I wanted to write something about the Aeropress for two main reasons. Firstly, I love it. Secondly, I believe that it is one of those pieces of equipment that has the potential to really open up the world of specialty coffee to everyone, including absolute beginners.
Now, the Aeropress is not a good option for espresso despite the claims of the manufacturers. What it does do brilliantly well though is brew high quality, single origin beans to make great filter coffee.
There is an element of personal preference here so I’d encourage you to see this more as a good place to start than as a definitive method and it should be pretty obvious where you can tweak things. A final bit of advice….keep your method the same and just change grind size to get the coffee tasting how you like it.

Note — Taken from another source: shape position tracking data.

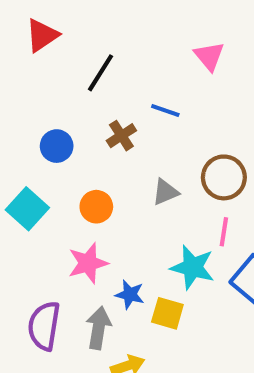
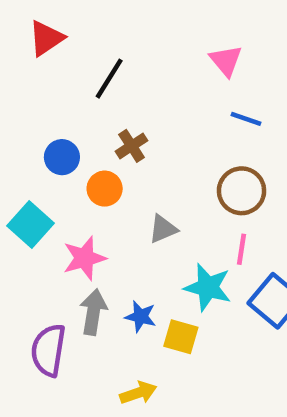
blue line: (165, 110) -> (246, 119), moved
gray triangle: (165, 192) -> (163, 229), moved
orange circle: (96, 207) -> (105, 189), moved
pink star: (88, 263) -> (84, 258), moved
gray arrow: (98, 328) -> (93, 312), moved

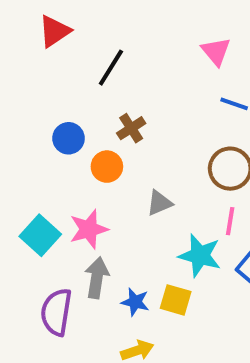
cyan square: (30, 224) -> (40, 235), moved
blue star: (140, 317) -> (135, 302), moved

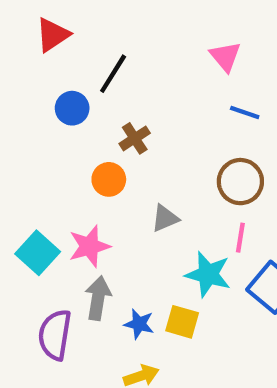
blue circle: (69, 138) -> (72, 108), moved

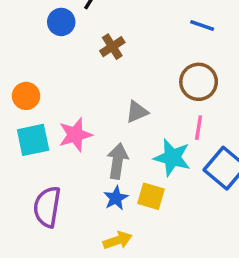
orange circle: (109, 179) -> (26, 96), moved
cyan square: (38, 253) -> (33, 140), turned 36
gray arrow: (98, 298) -> (118, 161), moved
blue star: (139, 324) -> (116, 198), turned 30

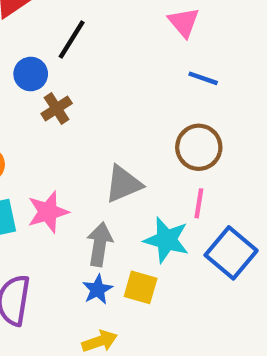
brown cross: (112, 47) -> (57, 108), moved
gray triangle: (137, 112) -> (123, 184), size x1.4

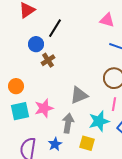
pink triangle: (184, 22) -> (107, 20), turned -35
cyan star: (166, 240) -> (99, 121), turned -30
blue star: (97, 290) -> (55, 144), moved

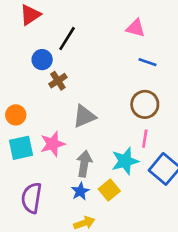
gray triangle: (79, 95) -> (84, 116), moved
yellow square: (87, 143) -> (109, 190), turned 35
blue star: (55, 144) -> (80, 191), moved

So, first things first, here’s what you’ll need: a kettle, a grinder, an Aeropress, some kitchen scales, a thermometer and a stopwatch/timer. We’re going to assume that you don’t have a thermometer.
- Weigh out your coffee beans according to the recipe that you are using. We find ourselves almost always using between 13-15g of beans
- Boil your kettle. You need a fair bit of water when using the Aeropress.
- Stand the Aeropress, ‘upside-down’ on it’s plunger, on your scales. The two parts of the Aeropress should be connected so that the whole thing is stable but whilst maximising the room in the brew chamber, the rubber part only needs to be a centimetre or so into the other half.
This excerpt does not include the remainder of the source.